OK, that means that having sex was part of her job description, right? Uh, no.
But she was told to have sex on the job, right? I mean, she didn’t undertake sex of her own free will, on her own time, for her own benefit, right? Uh, well, actually, she did.
Ah, but the motel room was booked through the government, and the customary “Please refrain from swinging on the light fixtures” label had not been applied to the light fixture from which she or her partner swung, right? That must be the grounds on which she sued, that she could not possibly have known that the light fixtures were not placed there for her to swing on?

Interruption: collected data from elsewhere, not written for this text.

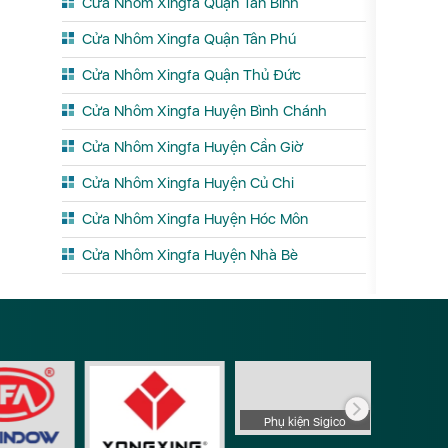
Cửa Nhôm Xingfa Quận Tân Bình
ọ
Cửa Nhôm Xingfa Quận Tân Phú
ãi
Cửa Nhôm Xingfa Quận Thủ Đức
Cửa Nhôm Xingfa Huyện Bình Chánh
óa
Cửa Nhôm Xingfa Huyện Cần Giờ
ang
Cửa Nhôm Xingfa Huyện Củ Chi
Cửa Nhôm Xingfa Huyện Hóc Môn
Cửa Nhôm Xingfa Huyện Nhà Bè
Phụ ki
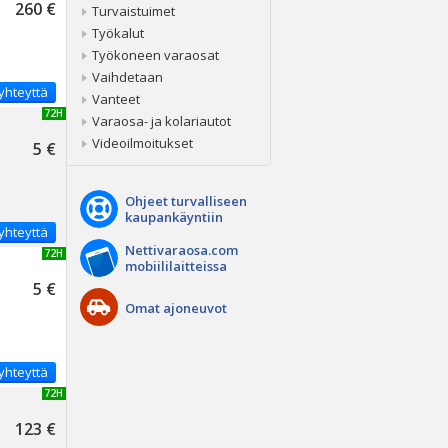
260 €
Turvaistuimet
Työkalut
Työkoneen varaosat
Vaihdetaan
yhteyttä
Vanteet
UUSI 72H
Varaosa- ja kolariautot
Videoilmoitukset
5 €
Ohjeet turvalliseen
kaupankäyntiin
yhteyttä
Nettivaraosa.com
UUSI 72H
mobiililaitteissa
5 €
Omat ajoneuvot
yhteyttä
UUSI 72H
123 €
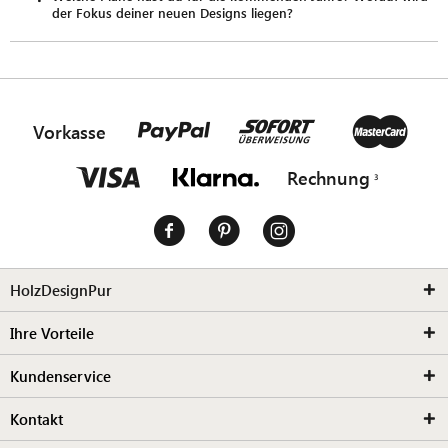
der Fokus deiner neuen Designs liegen?
Vorkasse
Rechnung
HolzDesignPur
Ihre Vorteile
Kundenservice
Kontakt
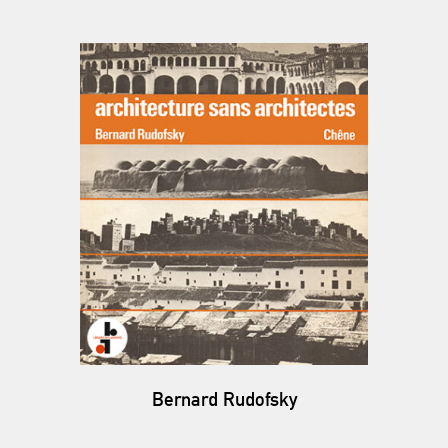
Bernard Rudofsky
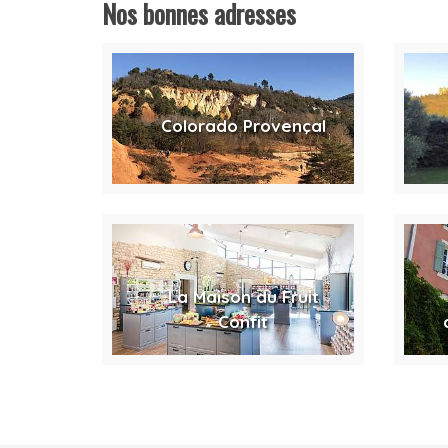
Nos bonnes adresses
Colorado Provençal
La Maison du Fruit
Confit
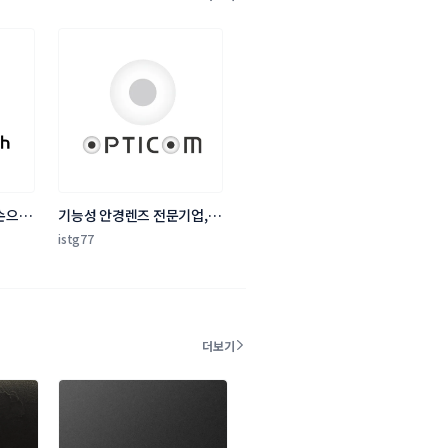
손으로 
기능성 안경렌즈 전문기업, 
로고 디자인 부탁드립니다.
istg77
더보기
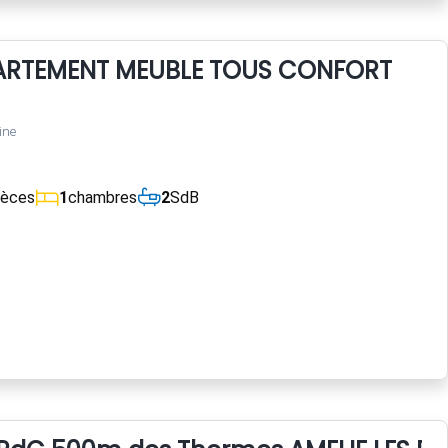
ARTEMENT MEUBLE TOUS CONFORT
ine
ièces
1
chambres
2
SdB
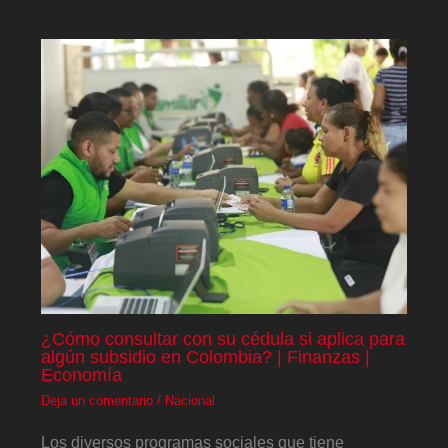
¿Cómo consultar con su cédula si aplica para
algún subsidio en Colombia? | Finanzas |
Economía
Deja un comentario
/
Nacional
Los diversos programas sociales que tiene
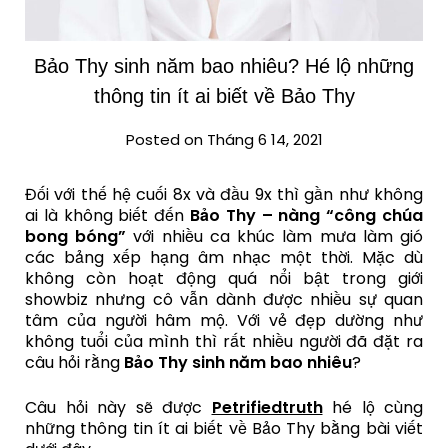
Bảo Thy sinh năm bao nhiêu? Hé lộ những
thông tin ít ai biết về Bảo Thy
Posted on Tháng 6 14, 2021
Đối với thế hệ cuối 8x và đầu 9x thì gần như không
ai là không biết đến
Bảo Thy – nàng “công chúa
bong bóng”
với nhiều ca khúc làm mưa làm gió
các bảng xếp hạng âm nhạc một thời. Mặc dù
không còn hoạt động quá nổi bật trong giới
showbiz nhưng cô vẫn dành được nhiều sự quan
tâm của người hâm mộ. Với vẻ đẹp dường như
không tuổi của mình thì rất nhiều người đã đặt ra
câu hỏi rằng
Bảo Thy sinh năm bao nhiêu
?
Câu hỏi này sẽ được
Petrifiedtruth
hé lộ cùng
những thông tin ít ai biết về Bảo Thy bằng bài viết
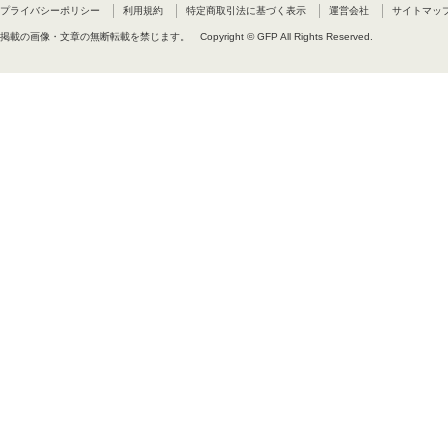
プライバシーポリシー
利用規約
特定商取引法に基づく表示
運営会社
サイトマッ
掲載の画像・文章の無断転載を禁じます。
Copyright © GFP All Rights Reserved.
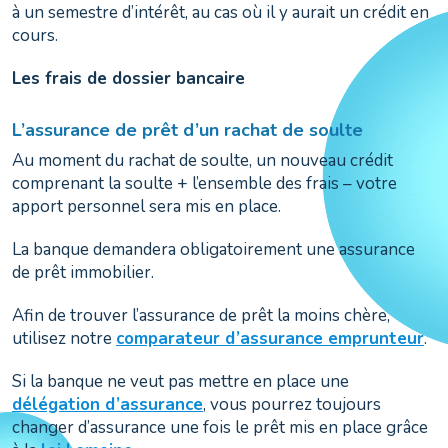
à un semestre d’intérêt, au cas où il y aurait un crédit en
cours.
Les frais de dossier bancaire
L’assurance de prêt d’un rachat de soulte
Au moment du rachat de soulte, un nouveau crédit
comprenant la soulte + l’ensemble des frais – votre
apport personnel sera mis en place.
La banque demandera obligatoirement une assurance
de prêt immobilier.
Afin de trouver l’assurance de prêt la moins chère,
utilisez notre
comparateur d’assurance emprunteur
.
Si la banque ne veut pas mettre en place une
délégation d’assurance
, vous pourrez toujours
changer d’assurance une fois le prêt mis en place grâce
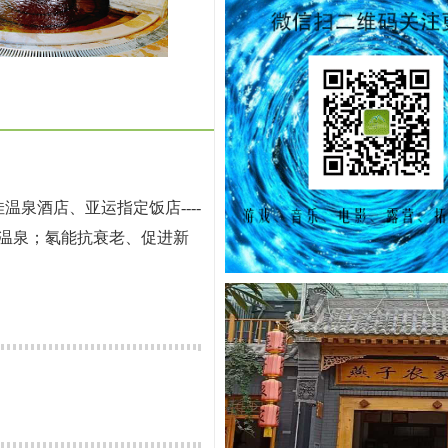
泉酒店、亚运指定饭店----
型温泉；氡能抗衰老、促进新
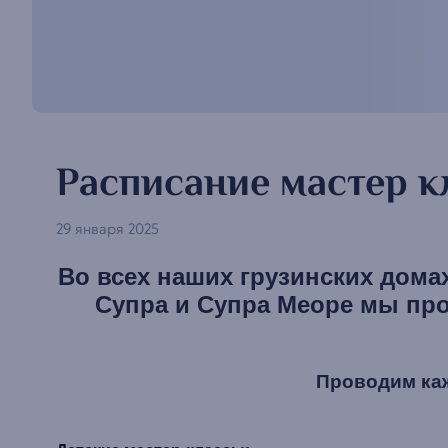
Расписание мастер к
29 января 2025
Во всех наших грузинских дома
Супра и Супра Меоре мы про
Проводим каж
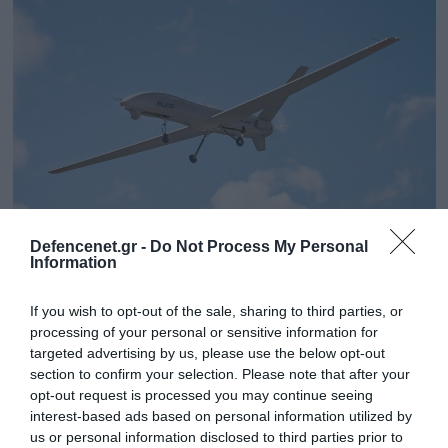
Defencenet.gr -
Do Not Process My Personal
Information
05.02.2024 | 00:02
Milkor 380: Πρόταση για εξοπλισμένα UAV
If you wish to opt-out of the sale, sharing to third parties, or
από τη Νότια Αφρική
processing of your personal or sensitive information for
Μπορεί να φέρει μεγάλη ποικιλία οπλισμού
targeted advertising by us, please use the below opt-out
section to confirm your selection. Please note that after your
opt-out request is processed you may continue seeing
interest-based ads based on personal information utilized by
us or personal information disclosed to third parties prior to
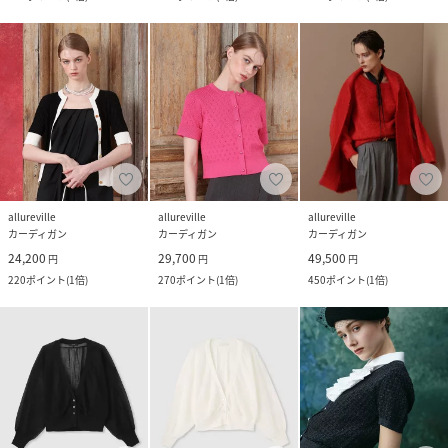
allureville
allureville
allureville
カーディガン
カーディガン
カーディガン
24,200
29,700
49,500
円
円
円
220
ポイント
(
1倍
)
270
ポイント
(
1倍
)
450
ポイント
(
1倍
)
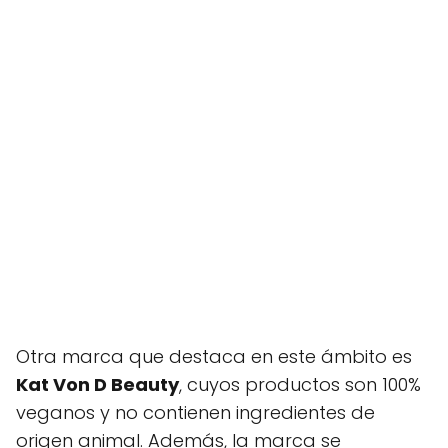
Otra marca que destaca en este ámbito es
Kat Von D Beauty
, cuyos productos son 100%
veganos y no contienen ingredientes de
origen animal. Además, la marca se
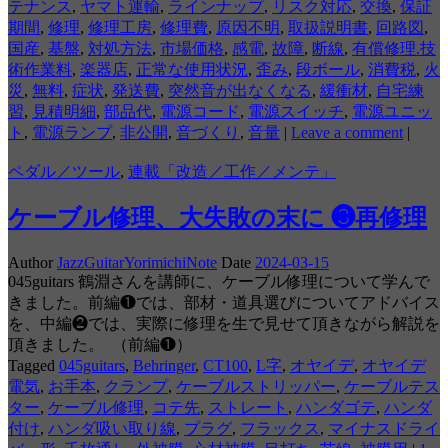
テナンス
,
ヤマト運輸
,
ラインナップ
,
リスク対応
,
交換
,
保証
期間
,
修理
,
修理工房
,
修理費
,
原因不明
,
取扱説明書
,
回路図
,
国産
,
基盤
,
対処方法
,
市場価格
,
感電
,
故障
,
断線
,
有償修理.技
術作業料
,
楽器店
,
正常な使用状況
,
歪み
,
段ボール
,
消費税
,
火
災
,
無料
,
症状
,
発送費
,
突然音が出なくなる
,
緩衝材
,
自宅練
習
,
見積明細
,
部品代
,
電源コード
,
電源スイッチ
,
電源ユニッ
ト
,
電源ランプ
,
非公開
,
音づくり
,
音量
|
Leave a comment
|
ペダル／ツール
,
連載「改造／工作／メンテ」
ケーブル修理、大失敗の末に ❸再修理
Author
JazzGuitarYorimichiNote
Date
2024-03-15
045guitars 鶴淵さんを講師に、ケーブル修理について学んで
きました。前編❶では、部材・道具選びについてアドバイス
を、中編❷では、実際に修理を生で見せて頂きながら解説を
頂きました。 （前編❶）
Tagged
045guitars
,
Behringer
,
CT100
,
L字
,
オヤイデ
,
オヤイデ
電気
,
お手本
,
クランプ
,
ケーブルストリッパー
,
ケーブルテス
ター
,
ケーブル修理
,
コテ先
,
ストレート
,
ハンダゴテ
,
ハンダ
付け
,
ハンダ吸い取り線
,
プラグ
,
フラックス
,
マイナスドライ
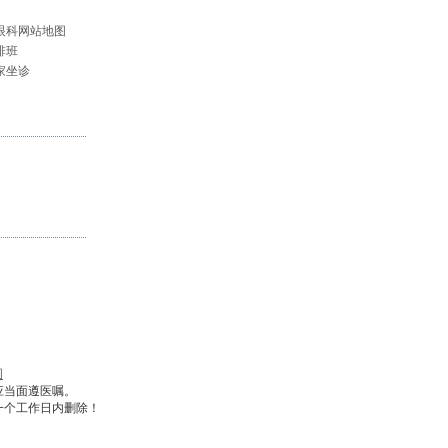
眼科网站地图
排班
家坐诊
图
应当面遵医嘱。
一个工作日内删除！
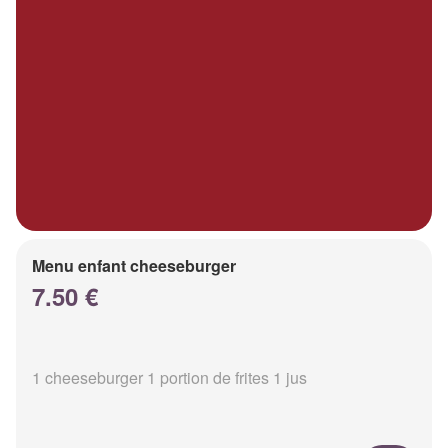
Menu enfant cheeseburger
7.50 €
1 cheeseburger 1 portion de frites 1 jus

That must have been one very clever lawyer to get a ruling in her favour. Justice Nicholas ruled that what she was doing was a moot point. The ruling was based on the fact that the injury occurred during an “interval or interlude” of her overall employment schedule. He said:
“If the applicant had been injured while playing a game of cards in her motel room she would be entitled to compensation.”.
ComCare, the government’s workplace safety body, had rejected her compensation claim, saying that this particular sexual activity “was not an ordinary incident of an overnight stay like showering, sleeping or eating”. Just like playing cards! Comcare’s lawyer noted that this was “a frolic of her own”.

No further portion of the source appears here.